I’ll quote it here (I hope he doesn’t mind because it’s really interesting, and he makes some great points):
“Yeah, people very often misunderstand the role of stunt doubles, especially in fight scenes. It’s often not as much about skill, or risk as about production logistics. Even if you have a physically capable actor, with MA experience, you still want to use the stunt doubles, simply to squeeze the most out of pre-production time. You can’t lock the star of the show in a room with the stunt crew for a few weeks to rehearse the scene to perfection, they need to well, act. Learn their lines, prepare for their non-action scens, do marketing stuff, photoshoots, etc. What you CAN do is have the stunt double rehearse the entire choreography for months untill it’s buttery smooth and them tag them in on a moment’s notice.
Another thing with actors that have MA background is how different movie fighting is from real fighting – a lot of time real fighting skills and reflexes actually make on-screen fighting look worse.

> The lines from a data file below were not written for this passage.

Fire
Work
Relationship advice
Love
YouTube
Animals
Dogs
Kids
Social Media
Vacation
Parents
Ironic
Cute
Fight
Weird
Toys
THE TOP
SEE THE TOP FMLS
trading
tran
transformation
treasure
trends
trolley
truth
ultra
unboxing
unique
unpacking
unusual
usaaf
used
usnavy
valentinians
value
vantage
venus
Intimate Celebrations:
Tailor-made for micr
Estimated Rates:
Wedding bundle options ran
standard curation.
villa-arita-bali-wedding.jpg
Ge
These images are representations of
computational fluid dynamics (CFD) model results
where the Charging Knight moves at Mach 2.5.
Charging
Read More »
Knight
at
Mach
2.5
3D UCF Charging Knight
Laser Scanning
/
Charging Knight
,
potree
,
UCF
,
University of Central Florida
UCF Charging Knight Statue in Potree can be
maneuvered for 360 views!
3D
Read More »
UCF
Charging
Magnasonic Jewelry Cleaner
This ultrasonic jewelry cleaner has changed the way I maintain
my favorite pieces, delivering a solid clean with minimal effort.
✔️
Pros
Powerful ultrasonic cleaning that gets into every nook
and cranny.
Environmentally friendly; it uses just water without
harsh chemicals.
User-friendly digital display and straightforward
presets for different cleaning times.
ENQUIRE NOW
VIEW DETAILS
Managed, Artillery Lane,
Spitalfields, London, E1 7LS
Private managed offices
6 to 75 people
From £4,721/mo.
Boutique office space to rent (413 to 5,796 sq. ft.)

I think Donnie Yen vs Mike Tyson is a good example showcasing a lot of issues when working with real athletes – we all know Mike is insanely fast, but in this clip he appears slow and sluggish, and you can’t really see the power behind the blows – further below I’ll try to explain why.

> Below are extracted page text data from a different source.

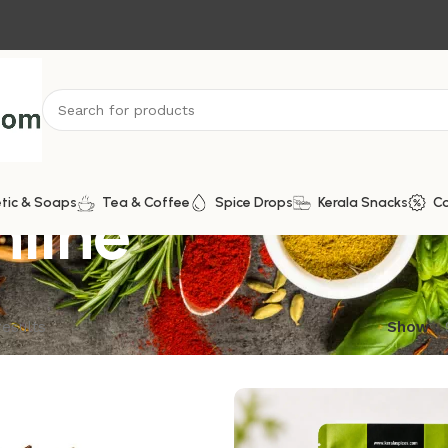
nline
tic & Soaps
Tea & Coffee
Spice Drops
Kerala Snacks
C
results
Show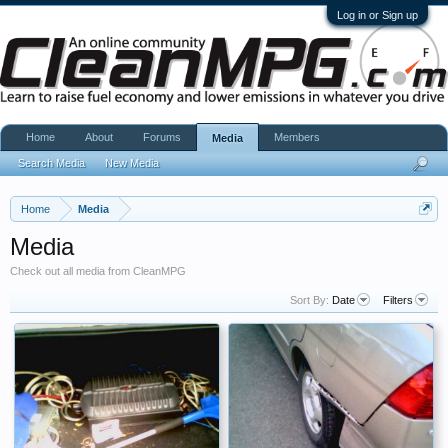
Log in or Sign up
Home
About
Forums
Members
Media
Search Media
New Media
Home
Media
Media
Check out all media from CleanMPG
Sort By:
Date
Filters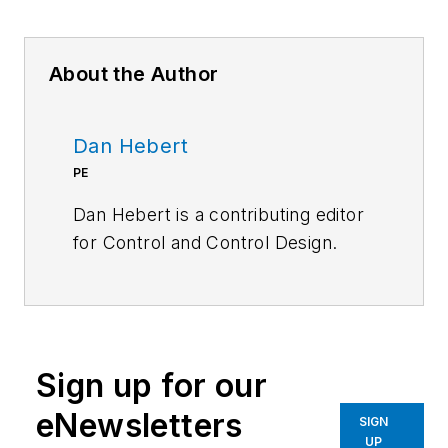
About the Author
Dan Hebert
PE
Dan Hebert is a contributing editor
for
Control
and
Control Design.
Sign up for our
eNewsletters
SIGN
UP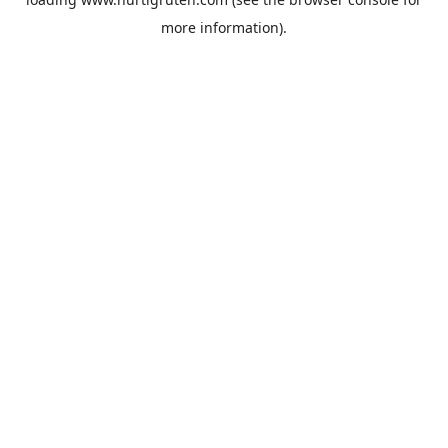
more information).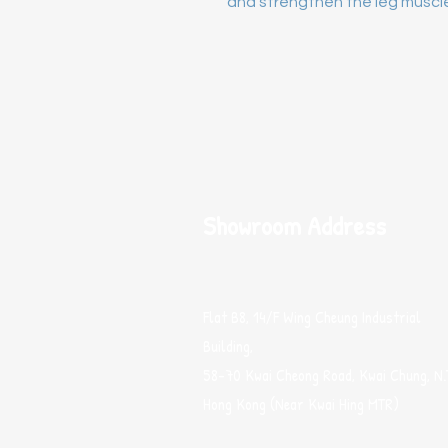
and strengthen the leg muscl
Showroom Address
Flat B8, 14/F Wing Cheung Industrial
Building,
58-70 Kwai Cheong Road, Kwai Chung, N.
Hong Kong (Near Kwai Hing MTR)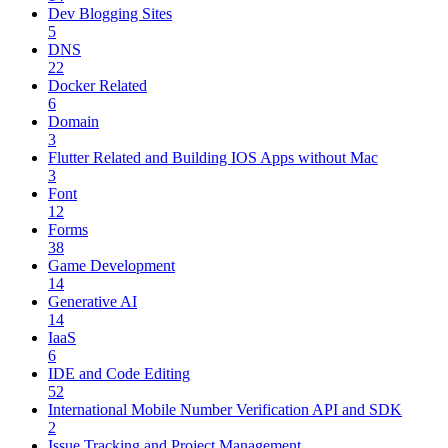
Dev Blogging Sites
5
DNS
22
Docker Related
6
Domain
3
Flutter Related and Building IOS Apps without Mac
3
Font
12
Forms
38
Game Development
14
Generative AI
14
IaaS
6
IDE and Code Editing
52
International Mobile Number Verification API and SDK
2
Issue Tracking and Project Management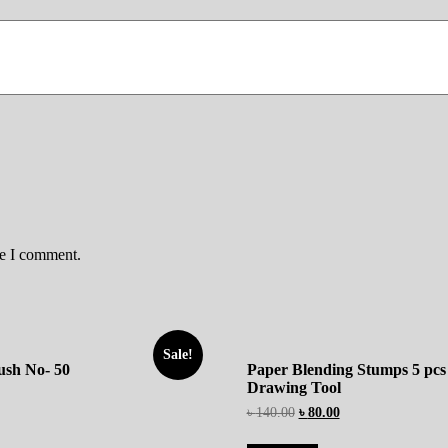
me I comment.
Sale!
rush No- 50
Paper Blending Stumps 5 pcs
Drawing Tool
৳
140.00
৳
80.00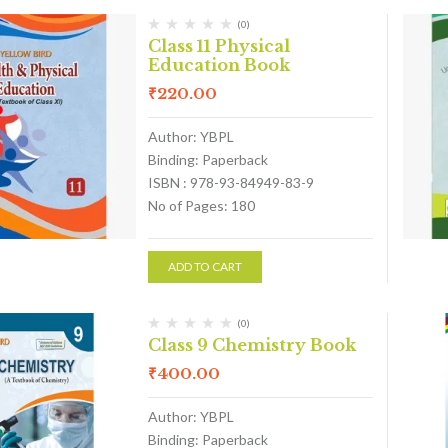
(0)
Class 11 Physical
Education Book
₹
220.00
Author: YBPL
Binding: Paperback
ISBN : 978-93-84949-83-9
No of Pages: 180
ADD TO CART
(0)
Class 9 Chemistry Book
₹
400.00
Author: YBPL
Binding: Paperback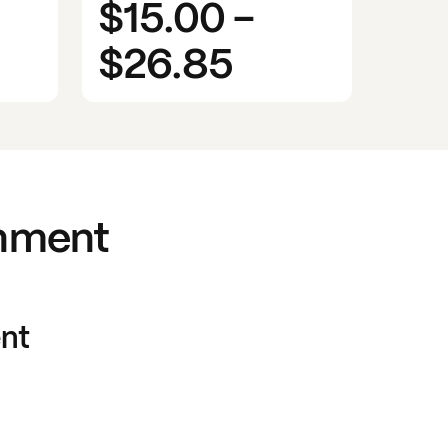
$15.00
-
$26.85
rnment
nt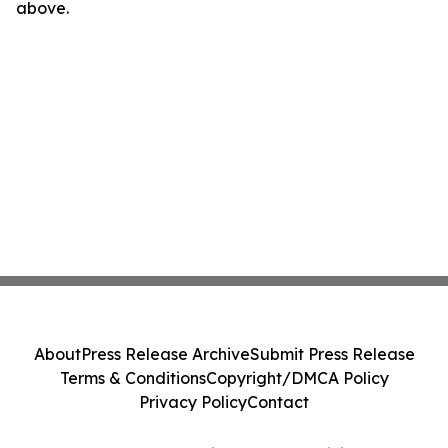
above.
About
Press Release Archive
Submit Press Release
Terms & Conditions
Copyright/DMCA Policy
Privacy Policy
Contact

BJ Penn and Rampage in this clusterfuck of a movie – in this
case choreography, montage, lighting are absolute garbage, but you can still
see that they seem weirdly uncoordinated and slow.
Anderson Silva from the same flick, notice the kicks
especially, also look at all Randy Couture scenes from Expendables – they’re a
dark, shakycam mess, but a lot of shakycam and bad lighting is damage control
to hide hits that didn’t sell well.
I am not saying that having actual martial artists on set is
bad – but you have to manage them really well, have an action director that
will guide them and communicate their vision clearly. In a lot of cases a
director will oh so wrongly assume that if they have the star martial artist on
set they can just tell them to do their thing and it’ll come together somehow.
Also it’s not that being good at actual fighting is somehow a hinderance – all
good stuntpeople will be at least competent in one or more actual combat sport
or martial art. It’s just they have a LOT of additional knowledge on top, as
well as the ability to turn some instincts on and off.